# Beneficiary Designation for TFSA's-Question



## Patricia (Apr 3, 2009)

TFSA's federal legislation allows for designation of a beneficiary. It is my understanding that only a few provinces have the same enabling legislation. Does anyone know if Ontario has implemented this legislation in the last budget? 
If not does this mean that if the owner of a TFSA died today the assets would be taxed at full value provincially as part of the estate?


----------



## Ben (Apr 3, 2009)

Patricia said:


> TFSA's federal legislation allows for designation of a beneficiary. It is my understanding that only a few provinces have the same enabling legislation. Does anyone know if Ontario has implemented this legislation in the last budget?
> If not does this mean that if the owner of a TFSA died today the assets would be taxed at full value provincially as part of the estate?
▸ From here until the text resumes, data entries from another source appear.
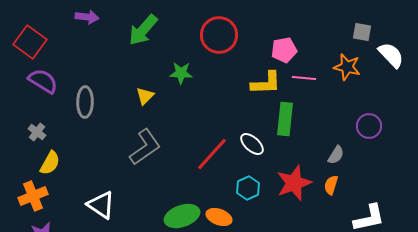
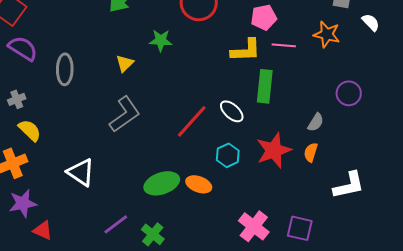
white semicircle: (391, 55) -> (371, 22), size x0.7
gray cross: (37, 132) -> (17, 99), turned 30
yellow semicircle: (50, 163) -> (30, 130), turned -75

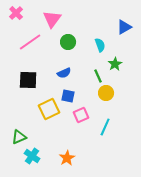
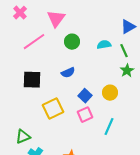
cyan semicircle: (100, 45) -> (104, 45), turned -80
green star: (115, 64) -> (127, 71), moved
green line: (98, 76) -> (124, 51), moved
blue square: (68, 96) -> (85, 96), moved, turned 32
I am also curious about an answer to this question. Last time I checked at PCF, they were unable to assign a beneficiary to the account - could only be addressed through your will.


----------



## Sask Saver (Apr 8, 2009)

The Federal TFSA legislation is silent on designation of beneficiary because this is a matter of provincial authority. I believe most provinces are planning on adding designations of TFSA but I think it is only law in BC, Alberta, PEI and Nova Scotia. Until completed in other provinces, the assets in the plan would be distributed in accordance with your will, or failing that provincial estate law. This doesn't mean there will be a tax liability. The value of the TFSA on date of death passes tax free to the beneficiary, there would only be tax liable on any difference in value from date of death to the date of final distribution. Note, this would be true even if you were able to designate a beneficiary to your TFSA. The only exception is naming a spouse as successor annuitant (just like for an RRSP or RRIF). Naming a spouse as successor annuitant prevents a tax liability and doesn't require the spouse to "have" the contribution room for the roll over of funds.


----------



## TaxGuy (Apr 7, 2009)

The beneficiary designation legislation for TFSA's was included in the Ontario provincial budget. It is not law yet, but when it passes, Ontario will allow direct beneficiary designations.


----------



## Patricia (Apr 3, 2009)

Thanks Sask Saver and TaxGuy for clarifying this for me. I guess it's time to arrange for a codicil to our wills just to be certain all bases are covered.


----------



## Ben (Apr 3, 2009)

Forgive me for being lazy and not rooting this out myself, but I'm a bit squeezed for time...

I was checking my TFSA beneficiary/successor status, and I'm told by the bank that I have my spouse as successor and my mom as beneficiary. I'm in Ontario by the way. 

Is it possible to have both a successor and a beneficiary? 
If so, does the successor take precedence?
If so, is there a scenario when I would want to name a separate beneficiary?
Would ben/succ status on TFSA account take precedence over the will, or vice versa?


----------



## the-royal-mail (Dec 11, 2009)

Sask Saver said:


> ...there would only be tax liable on any difference in value from date of death to the date of final distribution.


Fascinating.

But this part doesn't make sense. TFSA's are not taxable. So why should the beneficiary be liable for taxes in between death date and distribution date? And taxes on what? Original contribution amount? Adjusted value? Hardly seems fair either way.


----------



## Four Pillars (Apr 5, 2009)

the-royal-mail said:


> Fascinating.
> 
> But this part doesn't make sense. TFSA's are not taxable. So why should the beneficiary be liable for taxes in between death date and distribution date? And taxes on what? Original contribution amount? Adjusted value? Hardly seems fair either way.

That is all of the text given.